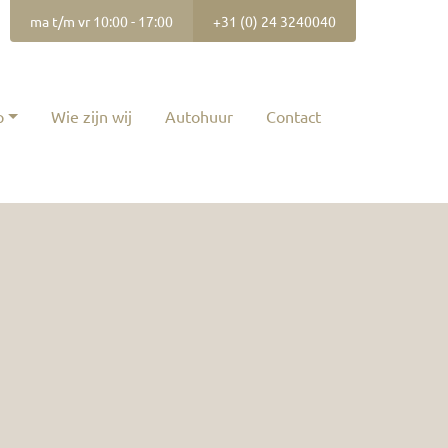
ma t/m vr 10:00 - 17:00
+31 (0) 24 3240040
p
Wie zijn wij
Autohuur
Contact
::::
**Exercise goal**: The response should contain every record above exactly as written, and none of the pictures.

**Response to the exercise**:
ma t/m vr 10:00 - 17:00
+31 (0) 24 3240040
p
Wie zijn wij
Autohuur
Contact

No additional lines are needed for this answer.